### [Goal of the exercise]
Please restate the data word for word.

---------- Recorded information ----------

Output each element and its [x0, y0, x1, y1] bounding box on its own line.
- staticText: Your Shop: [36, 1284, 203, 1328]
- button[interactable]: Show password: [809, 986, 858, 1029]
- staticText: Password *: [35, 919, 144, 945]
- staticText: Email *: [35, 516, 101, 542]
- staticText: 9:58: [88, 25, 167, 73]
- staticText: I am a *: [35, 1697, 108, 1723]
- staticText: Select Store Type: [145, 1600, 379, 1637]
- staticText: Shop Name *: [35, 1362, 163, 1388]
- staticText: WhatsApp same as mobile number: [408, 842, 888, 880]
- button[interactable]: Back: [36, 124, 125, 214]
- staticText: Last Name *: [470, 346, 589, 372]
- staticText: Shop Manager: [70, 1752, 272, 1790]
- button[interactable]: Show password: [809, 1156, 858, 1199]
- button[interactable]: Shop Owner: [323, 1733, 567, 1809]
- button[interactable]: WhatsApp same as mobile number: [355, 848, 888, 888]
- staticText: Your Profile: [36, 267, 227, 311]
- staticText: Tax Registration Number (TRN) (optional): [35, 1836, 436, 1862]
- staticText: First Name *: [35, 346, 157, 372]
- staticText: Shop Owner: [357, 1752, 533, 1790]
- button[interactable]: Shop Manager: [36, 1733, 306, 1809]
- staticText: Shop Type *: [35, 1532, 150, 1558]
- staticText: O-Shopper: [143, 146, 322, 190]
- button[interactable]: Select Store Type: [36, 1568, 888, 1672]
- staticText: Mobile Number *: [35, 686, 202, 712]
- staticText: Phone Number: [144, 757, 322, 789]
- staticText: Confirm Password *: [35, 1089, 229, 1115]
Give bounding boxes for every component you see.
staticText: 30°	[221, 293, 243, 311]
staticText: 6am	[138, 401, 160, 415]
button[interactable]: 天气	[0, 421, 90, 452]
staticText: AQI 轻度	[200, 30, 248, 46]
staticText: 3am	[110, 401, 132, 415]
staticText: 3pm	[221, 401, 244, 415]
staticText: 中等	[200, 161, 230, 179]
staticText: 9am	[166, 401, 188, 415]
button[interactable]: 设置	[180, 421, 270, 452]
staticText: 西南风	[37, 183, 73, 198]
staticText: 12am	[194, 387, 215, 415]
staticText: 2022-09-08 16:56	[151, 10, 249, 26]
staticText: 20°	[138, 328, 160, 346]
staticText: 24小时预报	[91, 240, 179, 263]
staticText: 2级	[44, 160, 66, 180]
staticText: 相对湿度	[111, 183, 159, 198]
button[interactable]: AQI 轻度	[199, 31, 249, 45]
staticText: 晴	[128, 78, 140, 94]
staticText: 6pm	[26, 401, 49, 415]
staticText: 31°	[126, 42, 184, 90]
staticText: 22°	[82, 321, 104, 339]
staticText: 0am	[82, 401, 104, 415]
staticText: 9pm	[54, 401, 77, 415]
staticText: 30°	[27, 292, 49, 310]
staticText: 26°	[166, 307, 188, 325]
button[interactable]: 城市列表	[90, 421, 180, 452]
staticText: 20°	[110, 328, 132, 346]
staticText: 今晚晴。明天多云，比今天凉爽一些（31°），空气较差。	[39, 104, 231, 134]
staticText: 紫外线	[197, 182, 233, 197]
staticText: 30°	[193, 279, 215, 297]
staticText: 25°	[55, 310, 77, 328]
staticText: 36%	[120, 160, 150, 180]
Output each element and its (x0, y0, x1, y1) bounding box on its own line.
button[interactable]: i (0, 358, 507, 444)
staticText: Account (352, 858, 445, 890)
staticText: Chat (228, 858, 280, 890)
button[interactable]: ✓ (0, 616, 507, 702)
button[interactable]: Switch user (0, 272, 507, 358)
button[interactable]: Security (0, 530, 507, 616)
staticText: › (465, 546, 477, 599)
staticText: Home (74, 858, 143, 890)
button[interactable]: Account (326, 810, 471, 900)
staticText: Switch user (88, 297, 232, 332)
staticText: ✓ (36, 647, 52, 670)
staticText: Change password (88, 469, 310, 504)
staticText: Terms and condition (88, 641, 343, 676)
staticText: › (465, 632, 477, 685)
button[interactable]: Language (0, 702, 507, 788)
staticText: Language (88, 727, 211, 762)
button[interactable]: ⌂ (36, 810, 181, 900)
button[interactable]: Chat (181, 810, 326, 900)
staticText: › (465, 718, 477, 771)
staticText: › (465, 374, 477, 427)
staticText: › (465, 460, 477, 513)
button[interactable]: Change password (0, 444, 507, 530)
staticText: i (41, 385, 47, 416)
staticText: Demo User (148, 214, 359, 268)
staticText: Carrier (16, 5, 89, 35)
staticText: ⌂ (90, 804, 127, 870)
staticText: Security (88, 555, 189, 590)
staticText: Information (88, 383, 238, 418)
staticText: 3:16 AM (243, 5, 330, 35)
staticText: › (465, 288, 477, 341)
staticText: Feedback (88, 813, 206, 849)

----------

### [Task result]
Output each element and its [x0, y0, x1, y1] bounding box on its own line.
- staticText: Your Shop: [36, 1284, 203, 1328]
- button[interactable]: Show password: [809, 986, 858, 1029]
- staticText: Password *: [35, 919, 144, 945]
- staticText: Email *: [35, 516, 101, 542]
- staticText: 9:58: [88, 25, 167, 73]
- staticText: I am a *: [35, 1697, 108, 1723]
- staticText: Select Store Type: [145, 1600, 379, 1637]
- staticText: Shop Name *: [35, 1362, 163, 1388]
- staticText: WhatsApp same as mobile number: [408, 842, 888, 880]
- button[interactable]: Back: [36, 124, 125, 214]
- staticText: Last Name *: [470, 346, 589, 372]
- staticText: Shop Manager: [70, 1752, 272, 1790]
- button[interactable]: Show password: [809, 1156, 858, 1199]
- button[interactable]: Shop Owner: [323, 1733, 567, 1809]
- button[interactable]: WhatsApp same as mobile number: [355, 848, 888, 888]
- staticText: Your Profile: [36, 267, 227, 311]
- staticText: Tax Registration Number (TRN) (optional): [35, 1836, 436, 1862]
- staticText: First Name *: [35, 346, 157, 372]
- staticText: Shop Owner: [357, 1752, 533, 1790]
- button[interactable]: Shop Manager: [36, 1733, 306, 1809]
- staticText: Shop Type *: [35, 1532, 150, 1558]
- staticText: O-Shopper: [143, 146, 322, 190]
- button[interactable]: Select Store Type: [36, 1568, 888, 1672]
- staticText: Mobile Number *: [35, 686, 202, 712]
- staticText: Phone Number: [144, 757, 322, 789]
- staticText: Confirm Password *: [35, 1089, 229, 1115]
Give bounding boxes for every component you see.
staticText: 30°	[221, 293, 243, 311]
staticText: 6am	[138, 401, 160, 415]
button[interactable]: 天气	[0, 421, 90, 452]
staticText: AQI 轻度	[200, 30, 248, 46]
staticText: 3am	[110, 401, 132, 415]
staticText: 3pm	[221, 401, 244, 415]
staticText: 中等	[200, 161, 230, 179]
staticText: 9am	[166, 401, 188, 415]
button[interactable]: 设置	[180, 421, 270, 452]
staticText: 西南风	[37, 183, 73, 198]
staticText: 12am	[194, 387, 215, 415]
staticText: 2022-09-08 16:56	[151, 10, 249, 26]
staticText: 20°	[138, 328, 160, 346]
staticText: 24小时预报	[91, 240, 179, 263]
staticText: 2级	[44, 160, 66, 180]
staticText: 相对湿度	[111, 183, 159, 198]
button[interactable]: AQI 轻度	[199, 31, 249, 45]
staticText: 晴	[128, 78, 140, 94]
staticText: 6pm	[26, 401, 49, 415]
staticText: 31°	[126, 42, 184, 90]
staticText: 22°	[82, 321, 104, 339]
staticText: 0am	[82, 401, 104, 415]
staticText: 9pm	[54, 401, 77, 415]
staticText: 30°	[27, 292, 49, 310]
staticText: 26°	[166, 307, 188, 325]
button[interactable]: 城市列表	[90, 421, 180, 452]
staticText: 20°	[110, 328, 132, 346]
staticText: 今晚晴。明天多云，比今天凉爽一些（31°），空气较差。	[39, 104, 231, 134]
staticText: 紫外线	[197, 182, 233, 197]
staticText: 30°	[193, 279, 215, 297]
staticText: 25°	[55, 310, 77, 328]
staticText: 36%	[120, 160, 150, 180]
Output each element and its (x0, y0, x1, y1) bounding box on its own line.
button[interactable]: i (0, 358, 507, 444)
staticText: Account (352, 858, 445, 890)
staticText: Chat (228, 858, 280, 890)
button[interactable]: ✓ (0, 616, 507, 702)
button[interactable]: Switch user (0, 272, 507, 358)
button[interactable]: Security (0, 530, 507, 616)
staticText: › (465, 546, 477, 599)
staticText: Home (74, 858, 143, 890)
button[interactable]: Account (326, 810, 471, 900)
staticText: Switch user (88, 297, 232, 332)
staticText: ✓ (36, 647, 52, 670)
staticText: Change password (88, 469, 310, 504)
staticText: Terms and condition (88, 641, 343, 676)
staticText: › (465, 632, 477, 685)
button[interactable]: Language (0, 702, 507, 788)
staticText: Language (88, 727, 211, 762)
button[interactable]: ⌂ (36, 810, 181, 900)
button[interactable]: Chat (181, 810, 326, 900)
staticText: › (465, 718, 477, 771)
staticText: › (465, 374, 477, 427)
staticText: › (465, 460, 477, 513)
button[interactable]: Change password (0, 444, 507, 530)
staticText: i (41, 385, 47, 416)
staticText: Demo User (148, 214, 359, 268)
staticText: Carrier (16, 5, 89, 35)
staticText: ⌂ (90, 804, 127, 870)
staticText: Security (88, 555, 189, 590)
staticText: Information (88, 383, 238, 418)
staticText: 3:16 AM (243, 5, 330, 35)
staticText: › (465, 288, 477, 341)
staticText: Feedback (88, 813, 206, 849)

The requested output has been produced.